Der Atem der 80er Jahre zog am Dienstag Abend durch das Foyer des Gildehauses in Lüchow. Etwas schicker die Wollpullover, gepflegter Bärte und Haare und die Anliegen moderater und weniger radikal formuliert als vor über 30 Jahren.

Und doch ging es um das gleiche Thema, welches schon damals ökologisch bewusste Menschen umtrieb: wie können wir uns gesunde Lebensmittel organisieren und gleichzeitig etwas für eine ökologische Landwirtschaft tun? Damals hieß die Zauberformel "Erzeuger-Verbraucher-Gemeinschaft". Heute nennen sich die Produktionskooperativen "Solidarische Landwirtschaft" (SoLawi).

Im Gegensatz zu den 80ern waren es am Dienstag nicht die Verbraucher, die vehemente Forderungen nach gesunden, regional produzierten Lebensmitteln erhoben.

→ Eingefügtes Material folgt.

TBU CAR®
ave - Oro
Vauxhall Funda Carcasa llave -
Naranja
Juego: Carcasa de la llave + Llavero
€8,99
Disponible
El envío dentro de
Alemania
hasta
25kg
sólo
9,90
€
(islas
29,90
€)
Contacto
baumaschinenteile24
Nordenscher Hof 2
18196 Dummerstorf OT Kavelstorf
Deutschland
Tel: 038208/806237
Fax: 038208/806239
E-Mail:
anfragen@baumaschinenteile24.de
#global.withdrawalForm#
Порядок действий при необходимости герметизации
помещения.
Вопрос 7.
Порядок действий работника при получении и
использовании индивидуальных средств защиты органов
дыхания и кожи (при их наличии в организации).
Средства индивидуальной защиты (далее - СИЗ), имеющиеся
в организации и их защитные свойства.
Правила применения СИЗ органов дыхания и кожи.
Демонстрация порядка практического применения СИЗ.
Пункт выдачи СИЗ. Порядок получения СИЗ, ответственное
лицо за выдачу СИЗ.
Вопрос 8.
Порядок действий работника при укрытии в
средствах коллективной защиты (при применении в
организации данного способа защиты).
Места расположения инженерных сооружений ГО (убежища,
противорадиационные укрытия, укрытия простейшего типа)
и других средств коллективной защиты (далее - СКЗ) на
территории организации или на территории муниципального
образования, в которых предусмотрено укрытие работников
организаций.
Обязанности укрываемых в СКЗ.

Statt stellten sich hochmotivierte junge Gärtner und Landwirte vor, die nicht nur "bestes Essen" produzieren wollen sondern dabei auch eine Umgestaltung der Agrarwirtschaft im Sinne haben.

Erzeuger-Verbraucher-Gemeinschaft <> Solidarische Landwirtschaft

Das Grundkonzept aller "SoLawis", die sich am Dienstag vorstellten: eine Gruppe von Fachleuten - Gärtner, Obstbauer, Viehhalter, Landwirte - bewirtschaftet einen Hof, stellt Lebensmittel her und "teilt" sie dann mit den Mitgliedern der Gemeinschaft.

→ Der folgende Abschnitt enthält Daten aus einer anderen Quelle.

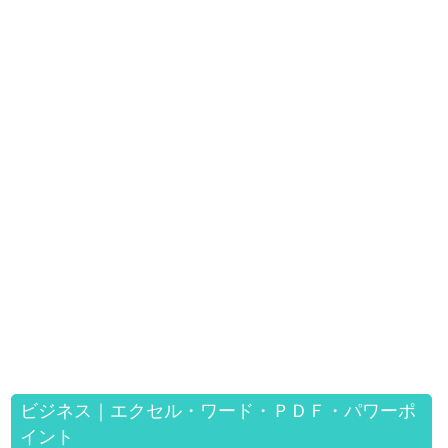
ビジネス｜エクセル・ワード・ＰＤＦ・パワーポ
イント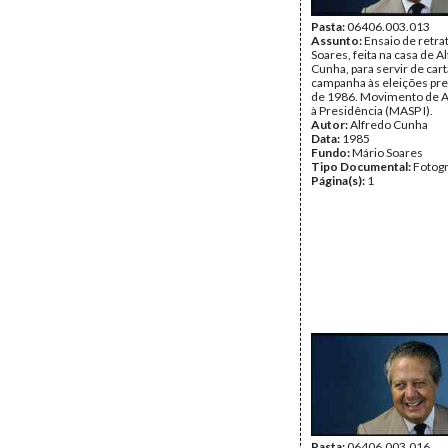
Pasta:
06406.003.013
Assunto:
Ensaio de retra
Soares, feita na casa de A
Cunha, para servir de car
campanha às eleições pre
de 1986. Movimento de A
à Presidência (MASP I).
Autor:
Alfredo Cunha
Data:
1985
Fundo:
Mário Soares
Tipo Documental:
Fotogr
Página(s):
1
Pasta:
06406.003.016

Die Verbraucher zahlen verbindlich eine bestimmte Summe pro Monat und können sich dafür regelmäßig Nahrungsmittel aus dem Sortiment holen. Manche Solawis sind in der Lage, das ganze Jahr über eine breite Produktpalette anbieten zu können - bei anderen heißt es bis zum Frühjahr "Kohl, Steckrübe, Rote Bete". Neben der Geldeinlage können die Mitglieder sich auch an der Produktion beteiligen. Saat- und Ernteeinsätze, Unkrautjäten etc. sind in den meisten SoLawis kein Muss für die Mitglieder - manchmal aber notwendig, um die knapp bezahlte Arbeit überhaupt schaffen zu können.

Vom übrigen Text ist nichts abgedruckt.